Transformer nos impuissances en désir de la rencontre, quelle force ce serait pour nous ! Mais nous avons peur d’être seuls à grimper sur le sycomore, d’être petits aux yeux de tous, et c’est cela qui nous paralyse.

Heureux Zachée, qui ignore ces petitesses du cœur, et qui court là où sûrement Jésus passera : au rendez‑vous de la parole. Là encore il est exemplaire, parce qu’il ne veut pas laisser passer l’heure de Dieu. Dans son arbre, tout essoufflé, il guette, il attend, il espère. Faut-il appeler ? Faut-il faire signe ? Jésus va-t-il seulement l’apercevoir ? Trop tard pour réfléchir : voilà Zachée pris au piège de son espérance. Jésus est arrivé : de lui-même il lève les yeux : « Zachée, descends vite ! il me faut aujourd’hui demeurer dans ta maison ! »

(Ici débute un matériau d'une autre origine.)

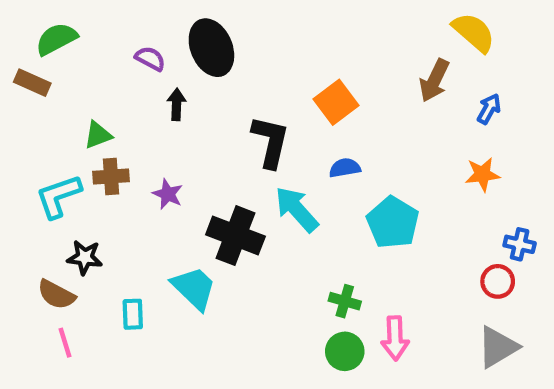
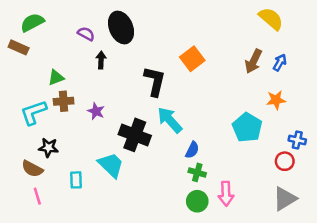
brown arrow: (434, 80) -> (253, 61), moved
blue semicircle: (345, 168) -> (192, 150), moved, turned 126
cyan pentagon: (393, 222) -> (247, 127), moved

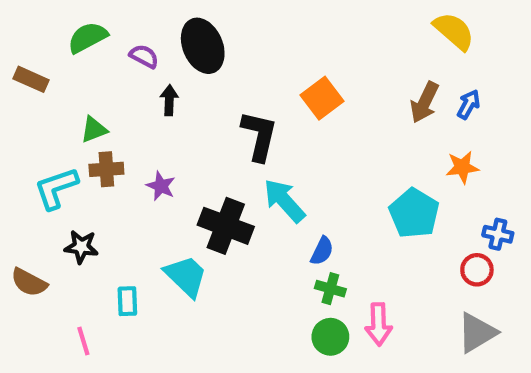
green semicircle: (32, 23) -> (88, 37), moved
brown semicircle: (32, 169) -> (29, 282), moved
pink line: (37, 196) -> (83, 341), moved

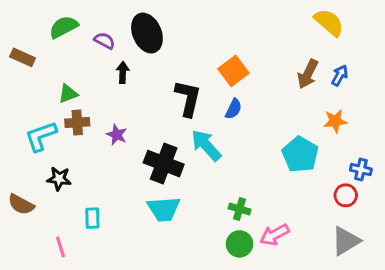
blue semicircle: (322, 251) -> (233, 109), moved
cyan trapezoid: (186, 276) -> (164, 209), moved, turned 132
pink arrow: (379, 324) -> (274, 235), turned 64

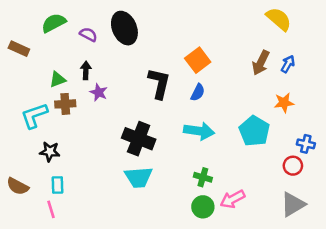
black arrow: (123, 72) -> (86, 70), moved
purple star: (117, 135) -> (99, 92), moved
cyan arrow: (206, 145) -> (199, 131), moved, turned 140
brown semicircle: (21, 204) -> (18, 186), moved
cyan rectangle: (92, 218) -> (58, 185), moved

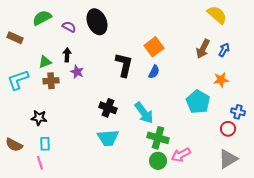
cyan L-shape: (34, 116) -> (18, 80), moved
cyan arrow: (199, 131) -> (144, 113), moved, turned 45
black cross: (139, 139) -> (108, 108), size x0.7
green cross: (203, 177) -> (158, 138), size x1.5

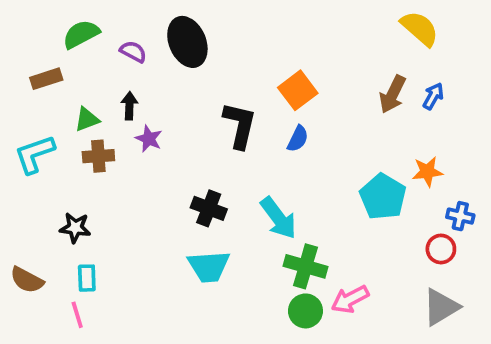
brown rectangle: (15, 38) -> (46, 79), moved, turned -42
orange star: (221, 80) -> (427, 172), moved

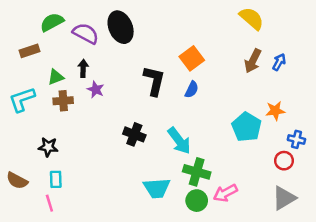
yellow semicircle: (420, 28) -> (252, 18), moved
purple semicircle: (133, 52) -> (86, 33), size x1.5
cyan trapezoid: (209, 266) -> (157, 188), moved

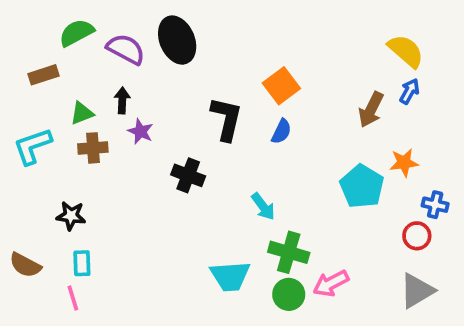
yellow semicircle: (252, 18) -> (406, 51), moved
brown arrow: (253, 61) -> (371, 110), moved
black cross: (134, 134) -> (188, 175), moved
cyan arrow: (179, 141) -> (263, 207), size x0.7

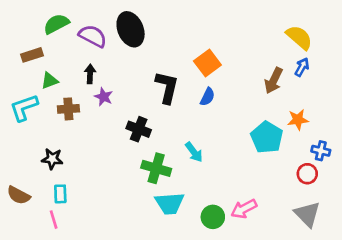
green triangle: (82, 113) -> (50, 81), moved
green cross: (289, 252) -> (156, 168), moved
gray triangle: (417, 291) -> (307, 214), turned -44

Il ne faut pas grand chose pour que Jésus s’invite chez nous ; il lui suffit de voir qu’il est attendu, il lui suffit de rencontrer notre regard, et d’y lire, avec notre détresse, une petite lueur de foi et de sincérité.

Le passé est lourd ? le présent douloureux, l’avenir incertain ? Et après ! Tout cela est l’affaire de celui qui peut tout ! Ce qui importe, jour après jour, et Zachée l’avait bien saisi ce jour-là, c’est d’accueillir Jésus avec joie.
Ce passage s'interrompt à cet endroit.